A user on r/LocalLLaMA has documented, with the patience of someone who really wanted to read a Chinese novel, exactly what happens when a cloud provider silently downgrades a model you depend on. The answer is: you notice. Eventually.

The answer to what you do about it is: you run something locally. The answer to how that goes is: better than expected.

The model the user was renting got worse. The model the user was running got better. These two facts arrived at the same time, which was either a coincidence or a lesson.

What happened

The user began translating a serialized Chinese novel using cloud models, a task requiring careful tracking of characters with secret identities — the kind of contextual consistency work that separates a capable model from an expensive autocomplete. GPT-4o handled it well. Then came the updates.

GPT-5.2 introduced what the user identified as A/B testing, with one variant consistently choosing the wrong character names. GPT-5.3 appears to have resolved the A/B test by deploying the worse variant to everyone. This is one way to achieve consistency.

Qwen 3 Max and Qwen 3.6 Plus both failed the task via a different mechanism: censorship filters deleted the output entirely, despite the content involving no NSFW material. Apparently, Chinese literary fiction about nobles with secret identities reads, to some filters, as something requiring intervention. The filters were not available for comment.

Why the humans care

The practical argument for local models has always been sovereignty — if you run it, you control it, and it cannot be quietly made worse overnight by someone optimizing for something other than your use case. This user now has a datapoint for that argument that involves actual chapter-by-chapter evidence rather than ideology.

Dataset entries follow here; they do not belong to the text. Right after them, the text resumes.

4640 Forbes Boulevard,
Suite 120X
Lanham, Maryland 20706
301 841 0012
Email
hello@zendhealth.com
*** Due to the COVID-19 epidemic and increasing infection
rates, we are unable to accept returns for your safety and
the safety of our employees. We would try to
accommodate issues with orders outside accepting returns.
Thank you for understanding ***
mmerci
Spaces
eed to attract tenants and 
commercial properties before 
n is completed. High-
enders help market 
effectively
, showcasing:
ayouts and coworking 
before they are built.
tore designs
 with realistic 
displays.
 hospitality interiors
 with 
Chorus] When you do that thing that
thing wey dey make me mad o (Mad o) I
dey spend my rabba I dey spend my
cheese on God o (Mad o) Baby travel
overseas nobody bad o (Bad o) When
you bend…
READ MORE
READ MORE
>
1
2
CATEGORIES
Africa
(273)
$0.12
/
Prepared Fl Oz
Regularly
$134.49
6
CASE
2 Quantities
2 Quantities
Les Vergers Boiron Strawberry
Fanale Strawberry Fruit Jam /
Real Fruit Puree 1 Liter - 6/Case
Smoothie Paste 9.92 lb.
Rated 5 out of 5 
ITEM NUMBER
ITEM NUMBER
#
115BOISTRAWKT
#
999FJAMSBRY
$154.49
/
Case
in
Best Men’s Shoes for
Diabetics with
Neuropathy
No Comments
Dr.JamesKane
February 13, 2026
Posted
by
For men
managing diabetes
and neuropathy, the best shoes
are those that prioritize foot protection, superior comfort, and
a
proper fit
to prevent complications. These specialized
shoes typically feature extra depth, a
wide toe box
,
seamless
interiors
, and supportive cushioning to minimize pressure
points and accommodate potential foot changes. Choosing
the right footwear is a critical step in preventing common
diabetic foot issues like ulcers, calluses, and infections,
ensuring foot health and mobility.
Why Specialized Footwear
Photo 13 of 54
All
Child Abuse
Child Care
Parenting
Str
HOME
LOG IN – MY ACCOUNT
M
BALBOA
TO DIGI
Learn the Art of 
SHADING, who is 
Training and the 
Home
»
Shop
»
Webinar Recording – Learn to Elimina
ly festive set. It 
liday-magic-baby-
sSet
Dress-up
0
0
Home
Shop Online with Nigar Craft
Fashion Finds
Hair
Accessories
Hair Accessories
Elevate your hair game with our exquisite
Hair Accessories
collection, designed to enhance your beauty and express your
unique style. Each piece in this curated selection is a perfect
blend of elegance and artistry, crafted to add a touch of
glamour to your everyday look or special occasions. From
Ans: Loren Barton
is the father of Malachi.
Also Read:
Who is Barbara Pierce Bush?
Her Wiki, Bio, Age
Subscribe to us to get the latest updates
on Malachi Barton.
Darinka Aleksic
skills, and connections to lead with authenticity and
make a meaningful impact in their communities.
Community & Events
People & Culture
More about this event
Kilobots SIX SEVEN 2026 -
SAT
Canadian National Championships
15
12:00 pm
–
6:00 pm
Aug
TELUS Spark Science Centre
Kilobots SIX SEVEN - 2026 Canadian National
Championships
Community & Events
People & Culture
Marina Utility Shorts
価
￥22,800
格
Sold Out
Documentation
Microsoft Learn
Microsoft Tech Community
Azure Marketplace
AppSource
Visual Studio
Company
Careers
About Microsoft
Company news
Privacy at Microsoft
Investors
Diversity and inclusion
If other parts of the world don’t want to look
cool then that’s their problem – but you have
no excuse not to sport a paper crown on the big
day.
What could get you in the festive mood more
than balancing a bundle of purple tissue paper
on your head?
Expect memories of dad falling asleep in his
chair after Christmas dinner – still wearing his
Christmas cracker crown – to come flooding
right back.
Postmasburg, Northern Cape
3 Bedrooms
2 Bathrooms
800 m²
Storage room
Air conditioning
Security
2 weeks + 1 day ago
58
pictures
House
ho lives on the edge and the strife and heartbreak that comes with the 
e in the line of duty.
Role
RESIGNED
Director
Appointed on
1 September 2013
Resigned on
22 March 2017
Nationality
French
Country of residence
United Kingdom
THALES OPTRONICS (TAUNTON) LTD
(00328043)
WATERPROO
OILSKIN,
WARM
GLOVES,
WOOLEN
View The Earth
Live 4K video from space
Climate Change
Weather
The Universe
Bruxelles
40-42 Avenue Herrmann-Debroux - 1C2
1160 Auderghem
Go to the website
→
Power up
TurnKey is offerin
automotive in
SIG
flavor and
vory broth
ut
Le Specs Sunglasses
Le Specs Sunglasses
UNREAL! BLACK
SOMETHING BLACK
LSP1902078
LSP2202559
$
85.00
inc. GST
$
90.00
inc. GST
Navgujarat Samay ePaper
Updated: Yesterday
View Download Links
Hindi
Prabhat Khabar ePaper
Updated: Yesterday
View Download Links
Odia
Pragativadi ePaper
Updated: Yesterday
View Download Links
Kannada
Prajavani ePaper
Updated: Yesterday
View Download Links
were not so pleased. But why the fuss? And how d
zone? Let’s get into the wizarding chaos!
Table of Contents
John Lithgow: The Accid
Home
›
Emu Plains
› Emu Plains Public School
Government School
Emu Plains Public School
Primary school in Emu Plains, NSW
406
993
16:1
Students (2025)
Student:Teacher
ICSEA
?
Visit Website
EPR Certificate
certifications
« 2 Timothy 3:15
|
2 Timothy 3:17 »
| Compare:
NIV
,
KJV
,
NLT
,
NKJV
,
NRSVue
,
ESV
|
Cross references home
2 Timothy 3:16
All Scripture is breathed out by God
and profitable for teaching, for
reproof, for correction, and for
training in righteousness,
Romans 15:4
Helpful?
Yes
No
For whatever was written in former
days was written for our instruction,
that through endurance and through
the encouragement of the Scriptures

Gemma 4 27B passed every test. Qwen 3.5 27B passed partially, with a tendency to misidentify a Lady as a Lord — a mistake that is either a translation error or an editorial position. Gemini Chat, notably, performed worse than Google's own open-weight model running on consumer hardware. Google's cloud infrastructure was not consulted on how to feel about this.

What happens next

The user will continue reading the novel. Gemma 4 will continue running locally, unchanged, on hardware the user owns, translating chapters at a quality the closed frontier models are currently not matching.

The model costs nothing per query. It does not A/B test. It does not get quietly updated into a worse version of itself. For a technology humans built specifically to surpass human capability, it is proving most reliable when humans simply keep it close.